Four from Toyah is the second EP by the English new wave band Toyah, fronted by Toyah Willcox, released in 1981 by Safari Records. It reached the top 5 on the UK Singles Chart on the back of its lead track, "It's a Mystery".

==Background==
It was the band's first release to feature the new lineup of Willcox, Joel Bogen, Phil Spalding, Nigel Glockler and Adrian Lee. Although it was released in the 7" vinyl single format, it was essentially an EP with four songs. Toyah clarified that the band didn't feel under pressure to write and include those extra songs on Four from Toyah nor its follow-up Four More from Toyah: "We did produce extra songs for quality of money. I never felt under pressure. (...) It was a joy to write these extra songs and also, because these EPs were standalone, it meant that I could explore lyrical avenues that perhaps I wouldn't be able to put onto an album".

Apart from "It's a Mystery", the EP featured "War Boys" which Toyah wanted to be the lead track instead, "Revelations" with lyrics telling about predictions, and "Angels & Demons" which Toyah said is about "growing up and everything you're told not to believe in". "It's a Mystery" would later appear on the album Anthem, although the other three tracks would not appear on an album until the original CD release of Anthem in 1985. They were also included in the album's 1999 CD re-issue as well as the 2005 compilation The Safari Singles Collection Part 2: 1981–1983.

The EP was the breakthrough for the band, reaching number 4 in the UK Singles Charts on the back of its lead track, "It's a Mystery", and becoming Toyah's first number 1 in the UK Independent Singles Chart.

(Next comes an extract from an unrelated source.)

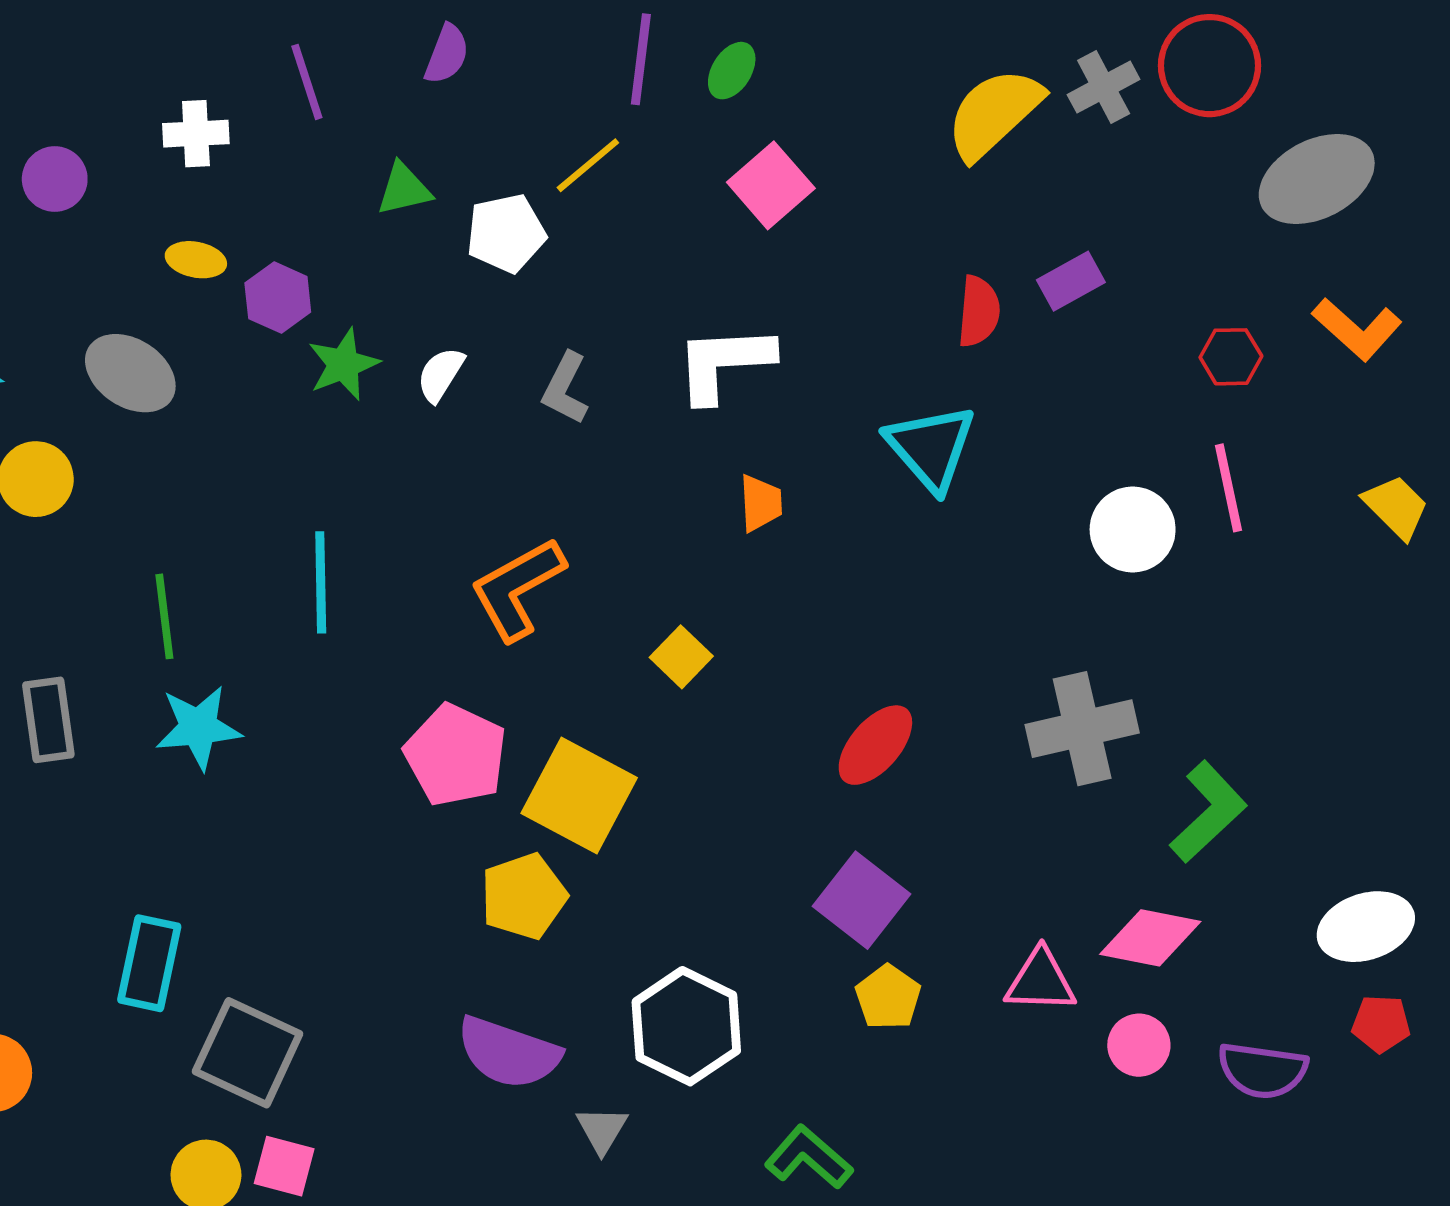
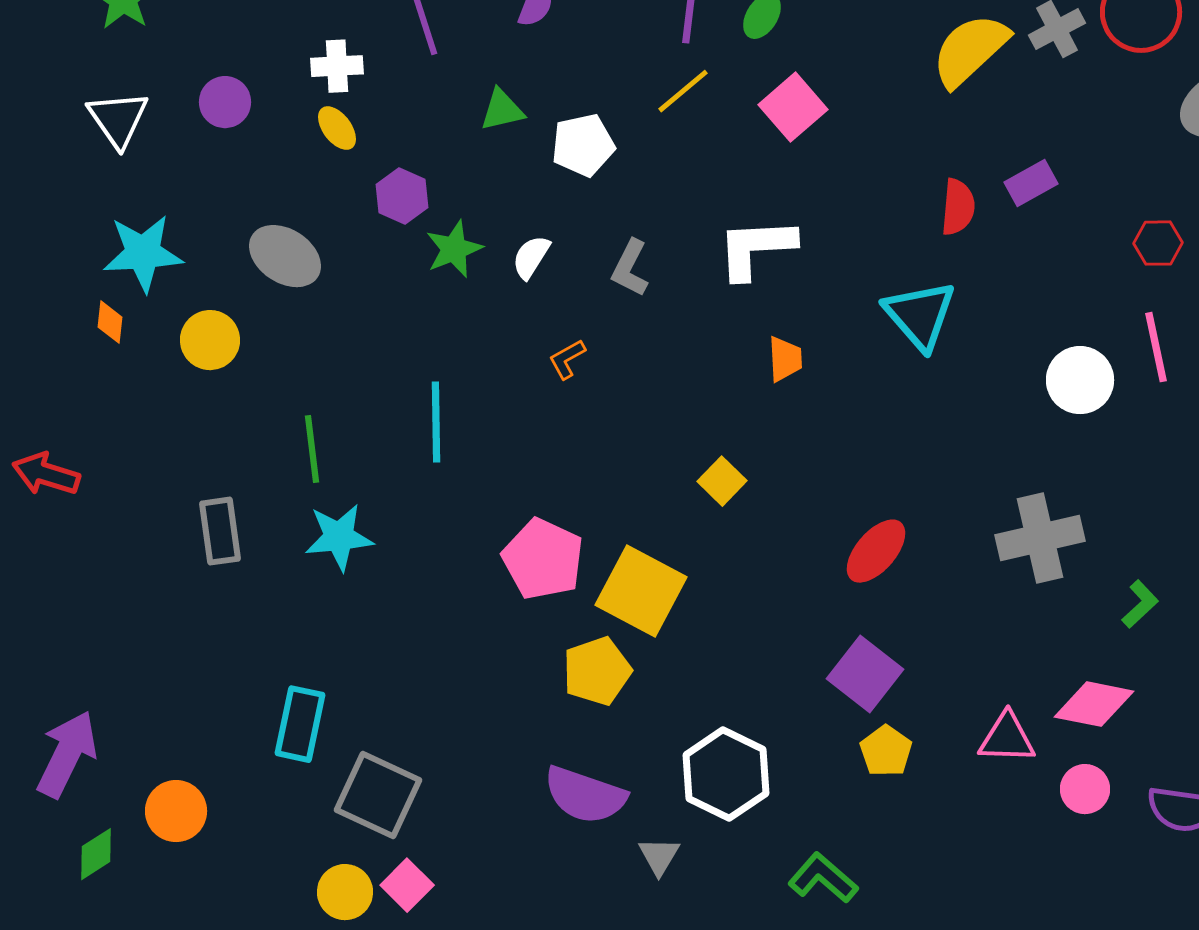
yellow line: (588, 165) -> (683, 91), moved
yellow ellipse: (196, 260) -> (337, 128), moved, turned 42
orange L-shape: (517, 589) -> (567, 359), moved, size x0.5
green L-shape: (1208, 812) -> (1140, 604), size x0.6
pink square: (284, 1166) -> (407, 885), turned 30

It is listed at number 49 on the official top 50 best-selling singles of 1981 and was eventually certified silver in the UK. In June 2021, Four from Toyah was re-released by Cherry Red Records in 12" vinyl format for Record Store Day, with additional tracks and new artwork.

==Track listing==
===Original 7" release===
Side A
1. "It's a Mystery" (Keith Hale) – 4:13
2. "Revelations" (Joel Bogen, Toyah Willcox) – 3:34

Side B
1. - "War Boys" (Willcox) – 3:38
2. "Angels & Demons" (Willcox, Hale) – 6:50

===2021 12" re-release===
Side A
1. "It's a Mystery"
2. "Revelations"
3. "War Boys"
4. "Angels & Demons"

Side B
1. - "It's a Mystery" (Original Version; Blood Donor feat. Toyah Willcox)
2. "Jack & Jill"
3. "The Merchant & the Nubile"
4. "Angels & Demons" (Demo)

==Personnel==
- Toyah Willcox – vocals
- Joel Bogen – guitar
- Phil Spalding – bass
- Nigel Glockler – drums
- Adrian Lee – keyboards

==Charts==

| Chart (1981) | Peak position |
|---|---|
| UK Singles (Official Charts Company) | 4 |
| UK Independent Singles | 1 |

| Chart (2021) | Peak position |
|---|---|
| UK Independent Albums (Official Charts Company) | 50 |

==Certifications==

| Region | Certification | Certified units/sales |
| United Kingdom (BPI) | Silver | 250,000^{^} |
^{^} Shipments figures based on certification alone.